With GemBox.Document you can read many Word files (DOCX, DOC, RTF, HTML, etc.) in the same manner. The files can be loaded from a path or a stream in your C# and VB.NET application by using one of the DocumentModel.Load methods.

You can specify the file format of your Word document by providing an object of the LoadOptions derived class (like DocxLoadOptions, DocLoadOptions, RtfLoadOptions, HtmlLoadOptions, etc.).

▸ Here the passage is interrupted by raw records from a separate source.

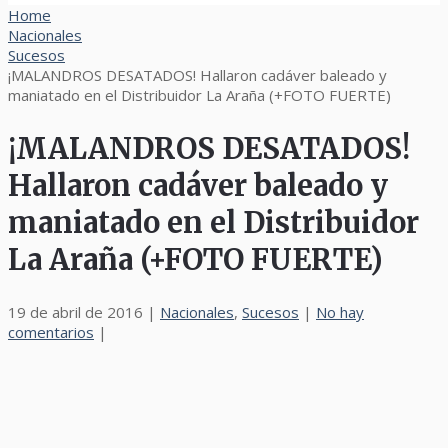
Home
Nacionales
Sucesos
¡MALANDROS DESATADOS! Hallaron cadáver baleado y
maniatado en el Distribuidor La Araña (+FOTO FUERTE)
¡MALANDROS DESATADOS!
Hallaron cadáver baleado y
maniatado en el Distribuidor
La Araña (+FOTO FUERTE)
19 de abril de 2016
|
Nacionales
,
Sucesos
|
No hay
comentarios
|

Or you can let GemBox.Document choose the appropriate options for you when opening the file by omitting the LoadOptions.

The following example shows the easiest way to read the text from a Word file.

Opening and reading Word document's text in C# and VB.NET
Screenshot of read text from input Word document
Upload your file (Drag file here)
using System;
using System.Linq;
using System.Text.RegularExpressions;
using GemBox.Document;

class Program
{
    static void Main()
    {
        // If using Professional version, put your serial key below.
        ComponentInfo.SetLicense("FREE-LIMITED-KEY");

        // Load Word document from file's path.
        var document = DocumentModel.Load("%InputFileName%");

        // Get Word document's plain text.
        string text = document.Content.ToString();

        // Get Word document's count statistics.
        int charactersCount = text.Replace(Environment.NewLine, string.Empty).Length;
        int wordsCount = Regex.Matches(text, @"[\S]+").Count;
        int paragraphsCount = document.GetChildElements(true, ElementType.Paragraph).Count();
        int pageCount = document.GetPaginator().Pages.Count;

        // Display file's count statistics.
        Console.WriteLine($"Characters count: {charactersCount}");
        Console.WriteLine($"     Words count: {wordsCount}");
        Console.WriteLine($"Paragraphs count: {paragraphsCount}");
        Console.WriteLine($"     Pages count: {pageCount}");
        Console.WriteLine();

        // Display file's text content.
        Console.WriteLine(text);
    }
}
Imports System
Imports System.Linq
Imports System.Text.RegularExpressions
Imports GemBox.Document

Module Program

    Sub Main()

        ' If using Professional version, put your serial key below.
        ComponentInfo.SetLicense("FREE-LIMITED-KEY")

        ' Load Word document from file's path.
        Dim document = DocumentModel.Load("%InputFileName%")

        ' Get Word document's plain text.
        Dim text As String = document.Content.ToString()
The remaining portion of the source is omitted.